SICILE, ACI CASTELLO

NOVEMBRE

Je frappe à la porte avec force, puis je franchis le seuil avec une aisance naturelle, sans attendre le feu vert.

Yo, Edoardo, sono io (c'est moi) !

Déjà plongé dans le tourbillon de ses préparatifs, Edoardo est entouré d'une armada de bouteilles triées sur le volet, de citrons découpés avec précision, de menthe fraîche qui explose de saveur et d'un shaker argenté qui attend son heure de gloire, prête à entrer en action. Le craquement rassurant des glaçons qu'il jette dedans, retentissent contre les parois. Le cliquetis des bouteilles qu'il manipule, ajoute une bande-son vivante à la scène.

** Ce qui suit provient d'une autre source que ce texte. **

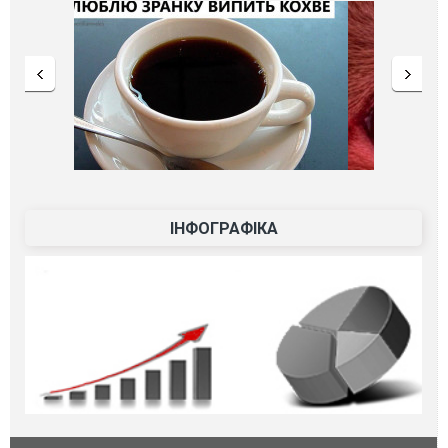
ІНФОГРАФІКА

En t-shirt, ces tatouages se révèlent, évoquant des fresques urbaines sur son corps en mouvement. La lumière joue dessus, mettant en exergue la texture de sa peau hâlée qui contraste avec l'encre sombre et fait ressortir les contours de chaque dessin. Nous avons tous les deux commencé à marquer notre peau à dix-huit ans, signe de notre fraternité. Edoardo s'est fait tatouer une croix provocante sur le dos, un doigt d'honneur à l'autorité paternelle, une provocation calculée contre son père.

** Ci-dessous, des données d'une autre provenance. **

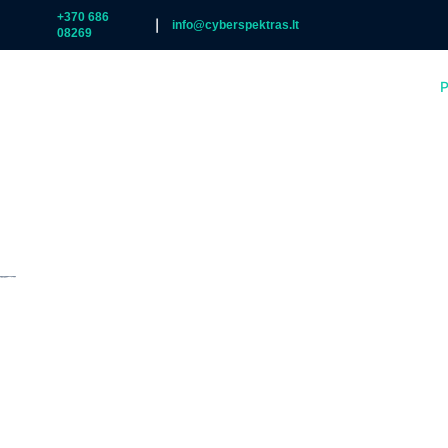
+370 686
|
info@cyberspektras.lt
08269
P
Cyber Spektras –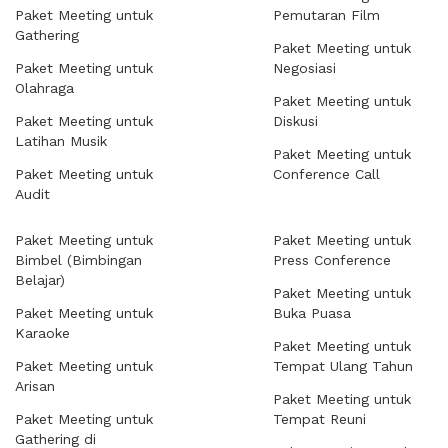
Paket Meeting untuk
Pemutaran Film
Gathering
Paket Meeting untuk
Paket Meeting untuk
Negosiasi
Olahraga
Paket Meeting untuk
Paket Meeting untuk
Diskusi
Latihan Musik
Paket Meeting untuk
Paket Meeting untuk
Conference Call
Audit
Paket Meeting untuk
Paket Meeting untuk
Bimbel (Bimbingan
Press Conference
Belajar)
Paket Meeting untuk
Paket Meeting untuk
Buka Puasa
Karaoke
Paket Meeting untuk
Paket Meeting untuk
Tempat Ulang Tahun
Arisan
Paket Meeting untuk
Paket Meeting untuk
Tempat Reuni
Gathering di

Ils sont les antipodes l'un de l'autre, même physiquement. Edoardo a hérité des traits raffinés de sa mère, un visage qui captive et fait tourner les têtes des filles sans même qu'il s'essaye à les draguer. Chaque tatouage qu'il porte est un cri de révolte, une déclaration de son esprit rebelle. Quant aux miens, ils sont dispersés sur tout mon corps, fresque vivante racontant mon trip perso sur ma peau. L'encre, une fois que ça te chope, c'est plus qu'une addiction, c'est une quête sans fin. C'est notre langage artistique, notre façon de raconter sans mots. Je vibre pour cette forme d'art autant que lui.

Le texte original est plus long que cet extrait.